В четвёртом – Совет Человечества. Зал заседаний, полукруг из кресел, голографические дисплеи, лица делегатов – серьёзные, встревоженные, усталые. Через три дня я должна была стоять перед ними и объяснять, зачем человечеству нужно отправить шестерых людей в сорокалетнее путешествие к объекту, который мы не понимаем.
Я убавила звук на первых трёх окнах и сосредоточилась на четвёртом.
– …ситуация продолжает ухудшаться, – говорил кто-то из делегатов. Я узнала голос: Виктор Малинов, представитель Евразийского блока. – Три теракта за последнюю неделю. Семнадцать погибших в Сингапуре, если считать пожарных. Прогрессисты требуют немедленного финансирования проекта «Прометей», Реставраторы – моратория на все исследования. А Трансценденты… – Он не закончил; его лицо скривилось, как от зубной боли.

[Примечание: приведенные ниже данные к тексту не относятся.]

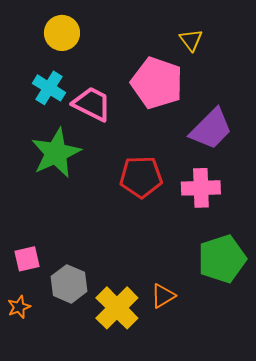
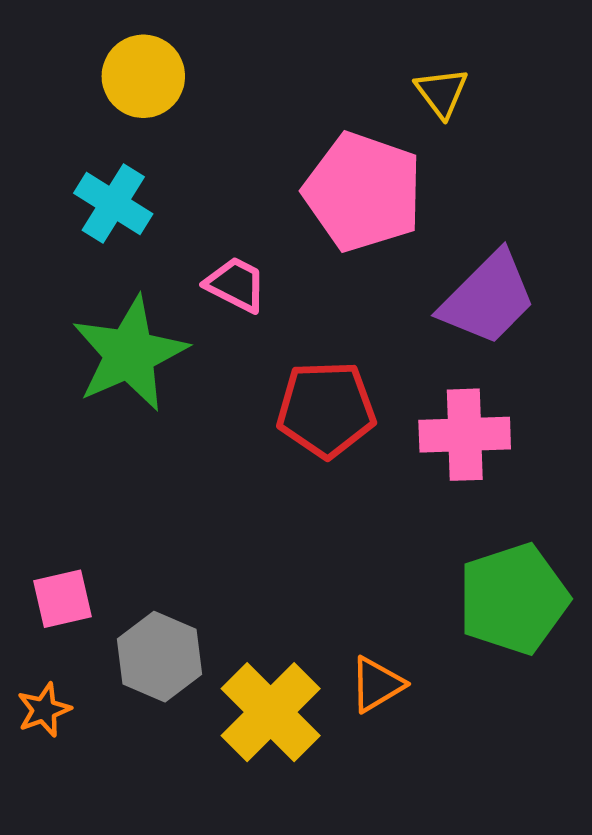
pink trapezoid: (92, 104) -> (236, 284), moved, size x0.7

– Трансценденты подали заявку на официальный религиозный статус, – подсказал кто-то за кадром.
– Именно. Они хотят, чтобы Совет признал Сферу объектом поклонения. «Святыней галактического значения» – так это сформулировано в документе.
Я выключила трансляцию.
Семь лет. Семь лет с того дня, когда я стояла на сцене в Женеве и рассказывала миру о двадцати семи мёртвых цивилизациях. Семь лет с того дня, когда Лира сделала шаг в марсианскую пустыню.
Тогда мне казалось, что знание поможет. Что если люди увидят паттерн, они смогут его изменить. Что предупреждение о болезни – первый шаг к её лечению.
Я ошибалась.
Знание не спасло. Знание раскололо.
Человечество, узнав о своей смертности, не объединилось перед общим врагом. Оно разделилось на тех, кто хотел бежать от знания, тех, кто хотел бороться с ним, и тех, кто хотел ему поклоняться. Три фракции, три ответа на один вопрос – и ни один из них не был правильным.
Я встала и подошла к иллюминатору. Земля медленно поворачивалась внизу – голубая, зелёная, облачная. Красивая. Такая хрупкая отсюда, из темноты космоса.
Там, внизу, горели серверные фермы. Там, внизу, люди требовали вживить им в мозг импланты, которые заставят их хотеть то, чего они больше не могут хотеть сами. Там, внизу, миллионы молились Сфере – объекту, который никто из них никогда не видел и не увидит.
И всё это – из-за моих слов. Из-за моей Теории. Из-за того, что я решила, будто правда важнее последствий.
Лира погибла из-за моей правды.
Сколько ещё погибнет?
Вечером я пересматривала записи.
Не официальные трансляции – те были отфильтрованы, причёсаны, адаптированы для массового потребления. Я смотрела сырые материалы, утечки, любительские съёмки. То, что люди выкладывали в сеть, не думая о последствиях.
Томас Грин появился в кадре внезапно – камера дрожала, снимавший явно прятался за каким-то укрытием. Грин стоял посреди дымящихся руин серверной фермы, его белая одежда была испачкана пеплом, и он говорил – не в камеру, а в толпу последователей, собравшихся вокруг него.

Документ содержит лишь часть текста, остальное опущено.